The data is collected to find out the mean, variance and mode of revenue passenger miles and load factor. The value of mean of passenger miles is representing that the company is progressing due to the increasing revenues. The value of variance shows that the revenues earned have much variation and the company generates different amount of revenues. The range for the data of revenue passenger miles is higher due to the gap between the minimum and maximum value. There is no mode in the data that shows that the revenues are different from each other .
The mean of the load factor is higher than the industry that shows that the company has significant influence over the industry. The value of variance shows that there is high variation in the load factor as compared to the industry. The range for the data of load factor is lower due to the gap between the minimum and maximum value. The value of mode shows that there are multiple repeated values in the data that shows consistence in the load factor of the company (Delta Airlines).
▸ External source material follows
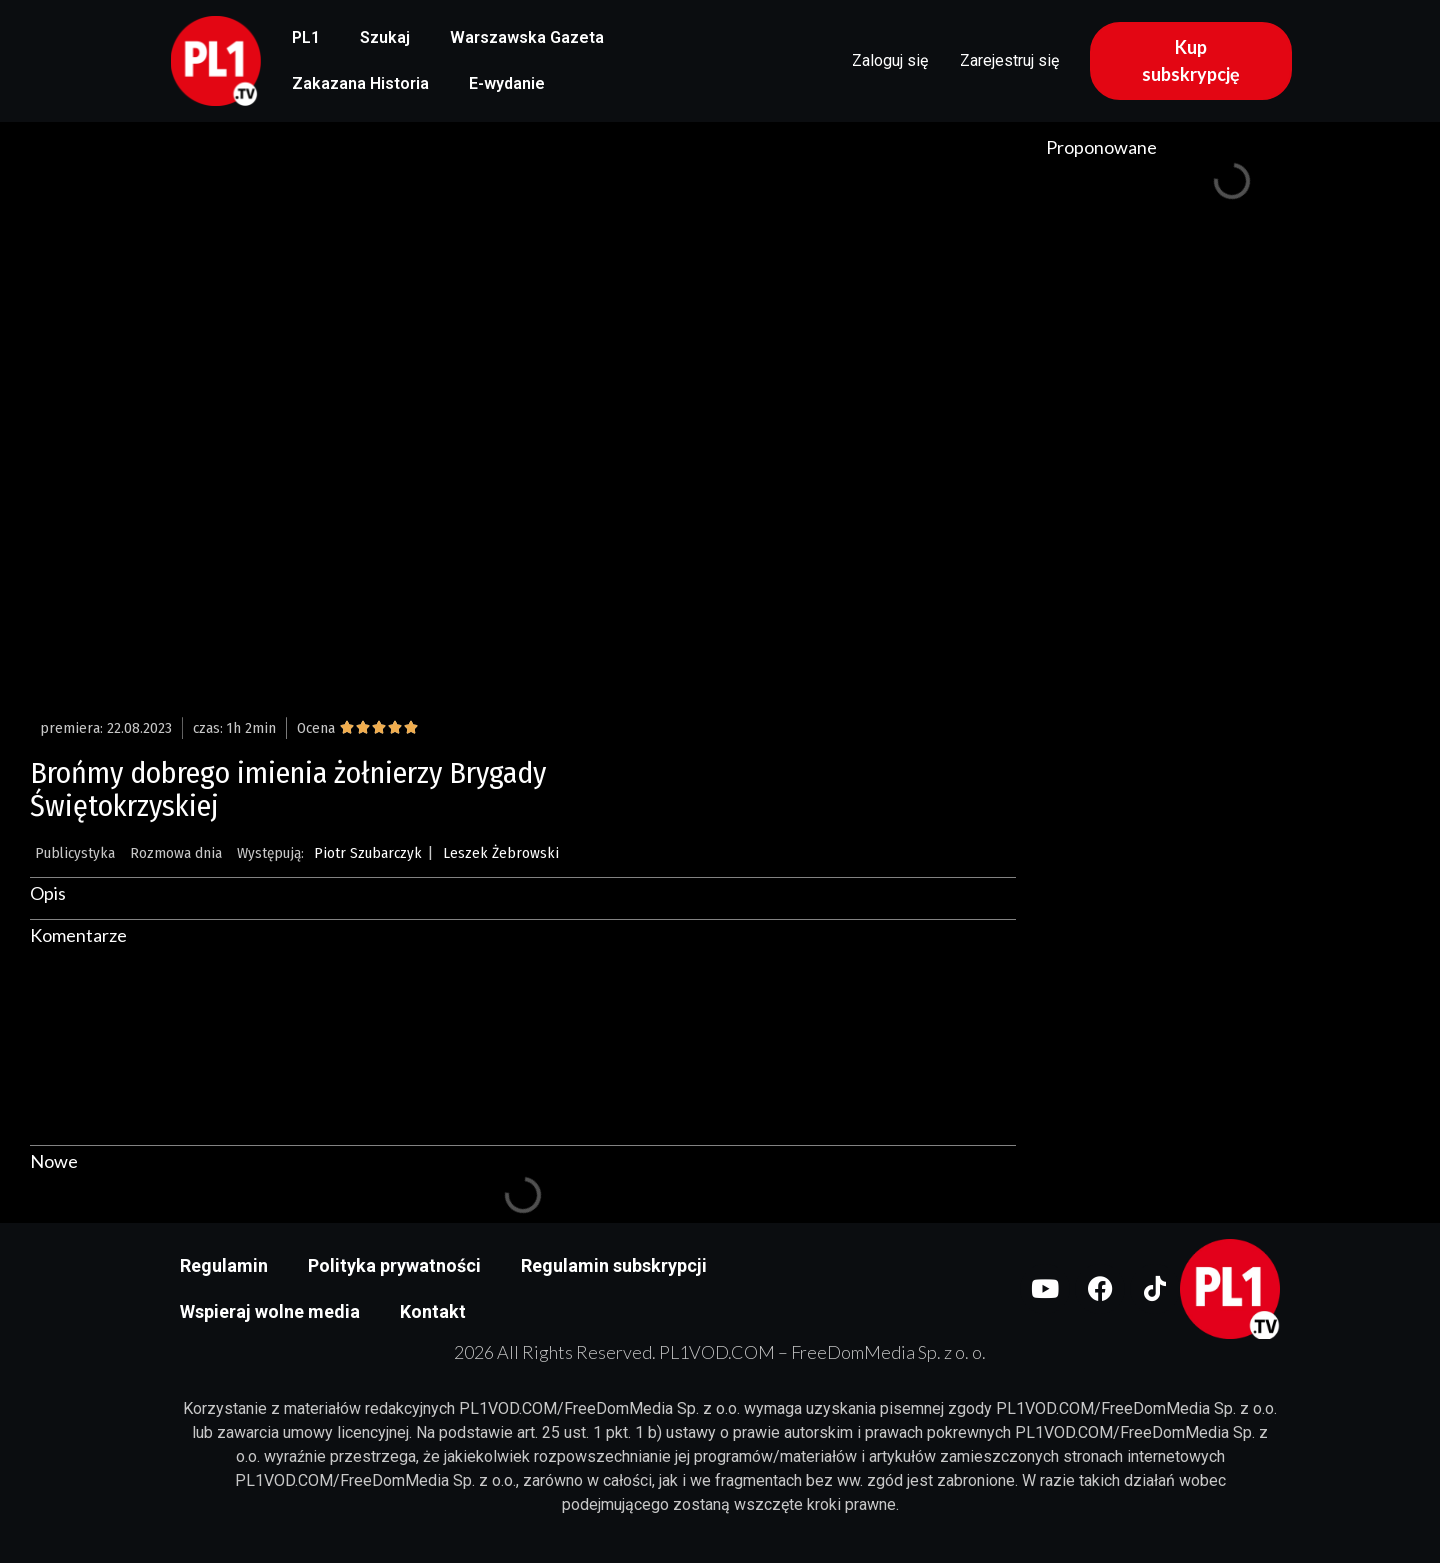 This screenshot has width=1440, height=1563. What do you see at coordinates (368, 853) in the screenshot?
I see `Piotr Szubarczyk` at bounding box center [368, 853].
The scatterplot shows that the load factor and the revenue passenger miles for the company have weak correlation. The weakness is due to the significant load factor and low revenue passenger miles. The industry has a positive strong correlation between the two variables. The strength shows that the industry relies on both revenue passenger miles and load factor .
The findings show that the company is not performing well as compared to the industry. The company has to focus on revenue passenger miles as the overall industry has strong positive relationship between the two variables.
Reference
Maindonald, J., & Braun, W. J. (2010). Data Analysis and Graphics Using R: An Example-Based Approach. Cambridge: Cambridge University Press.